--- STUDY MATERIAL ---

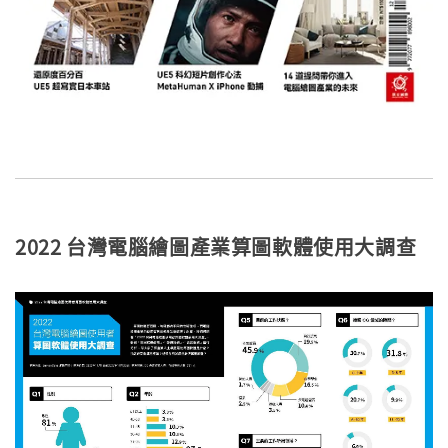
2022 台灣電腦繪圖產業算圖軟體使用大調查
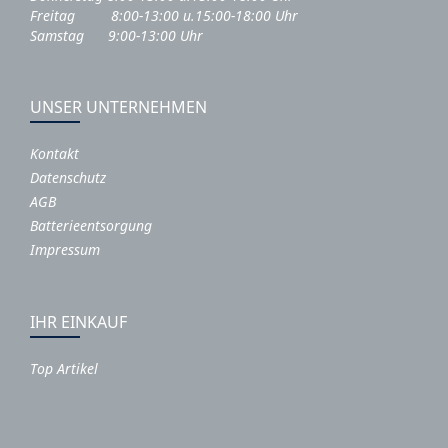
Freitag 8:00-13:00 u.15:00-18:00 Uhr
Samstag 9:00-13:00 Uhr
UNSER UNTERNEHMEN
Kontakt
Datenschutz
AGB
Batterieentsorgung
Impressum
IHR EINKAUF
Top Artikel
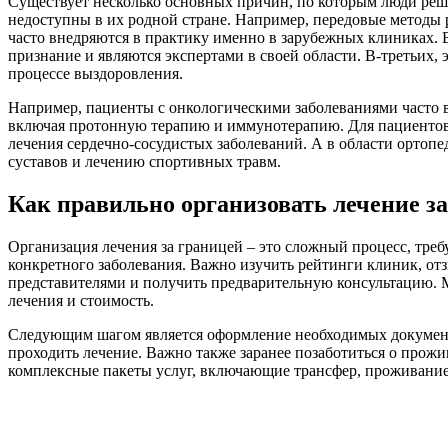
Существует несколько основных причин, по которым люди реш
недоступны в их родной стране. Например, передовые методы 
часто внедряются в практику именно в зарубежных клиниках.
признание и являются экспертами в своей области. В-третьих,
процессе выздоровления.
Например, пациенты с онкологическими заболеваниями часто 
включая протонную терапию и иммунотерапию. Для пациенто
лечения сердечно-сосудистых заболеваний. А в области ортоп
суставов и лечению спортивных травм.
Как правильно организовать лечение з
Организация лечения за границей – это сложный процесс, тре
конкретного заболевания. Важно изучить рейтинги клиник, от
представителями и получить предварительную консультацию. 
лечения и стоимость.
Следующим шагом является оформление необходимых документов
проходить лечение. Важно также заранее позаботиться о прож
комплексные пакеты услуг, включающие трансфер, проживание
...
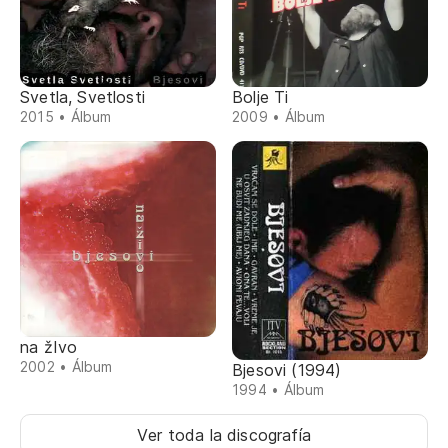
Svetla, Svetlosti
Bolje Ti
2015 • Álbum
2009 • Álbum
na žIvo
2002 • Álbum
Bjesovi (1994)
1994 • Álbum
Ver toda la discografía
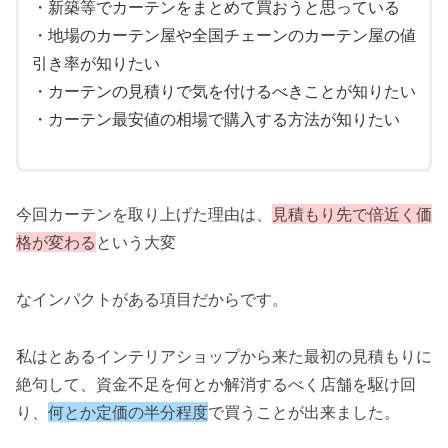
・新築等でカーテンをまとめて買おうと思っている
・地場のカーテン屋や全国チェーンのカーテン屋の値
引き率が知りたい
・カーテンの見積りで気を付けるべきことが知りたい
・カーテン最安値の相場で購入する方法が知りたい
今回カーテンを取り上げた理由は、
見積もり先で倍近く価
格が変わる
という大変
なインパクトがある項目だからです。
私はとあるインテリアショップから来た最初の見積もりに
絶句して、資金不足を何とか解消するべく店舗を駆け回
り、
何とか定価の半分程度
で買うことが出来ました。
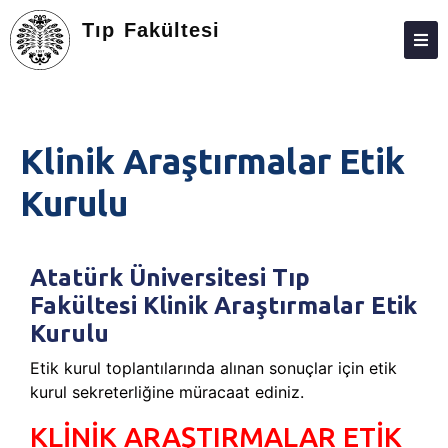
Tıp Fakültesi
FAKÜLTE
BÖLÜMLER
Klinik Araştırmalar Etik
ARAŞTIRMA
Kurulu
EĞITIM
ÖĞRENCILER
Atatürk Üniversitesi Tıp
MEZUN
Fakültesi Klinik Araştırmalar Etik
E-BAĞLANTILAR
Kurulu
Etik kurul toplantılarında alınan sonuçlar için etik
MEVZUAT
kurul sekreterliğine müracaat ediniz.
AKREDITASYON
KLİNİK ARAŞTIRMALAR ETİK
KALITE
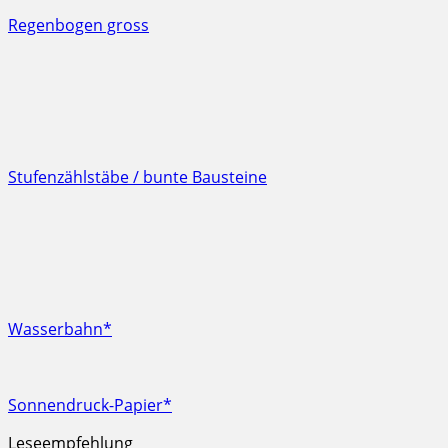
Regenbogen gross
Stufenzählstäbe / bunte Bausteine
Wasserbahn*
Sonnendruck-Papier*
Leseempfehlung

--- WHAT TO WORK ON ---
Output should consist of the lines above from the one with "2022 台灣電腦繪圖產業算圖軟體使用大調查" down to the one with "проходить лечение. Важно", exact and without pictures.

--- COMPLETED EXERCISE ---
2022 台灣電腦繪圖產業算圖軟體使用大調查
Freitag 8:00-13:00 u.15:00-18:00 Uhr
Samstag 9:00-13:00 Uhr
UNSER UNTERNEHMEN
Kontakt
Datenschutz
AGB
Batterieentsorgung
Impressum
IHR EINKAUF
Top Artikel
Существует несколько основных причин, по которым люди реш
недоступны в их родной стране. Например, передовые методы 
часто внедряются в практику именно в зарубежных клиниках.
признание и являются экспертами в своей области. В-третьих,
процессе выздоровления.
Например, пациенты с онкологическими заболеваниями часто 
включая протонную терапию и иммунотерапию. Для пациенто
лечения сердечно-сосудистых заболеваний. А в области ортоп
суставов и лечению спортивных травм.
Как правильно организовать лечение з
Организация лечения за границей – это сложный процесс, тре
конкретного заболевания. Важно изучить рейтинги клиник, от
представителями и получить предварительную консультацию. 
лечения и стоимость.
Следующим шагом является оформление необходимых документов
проходить лечение. Важно также заранее позаботиться о прож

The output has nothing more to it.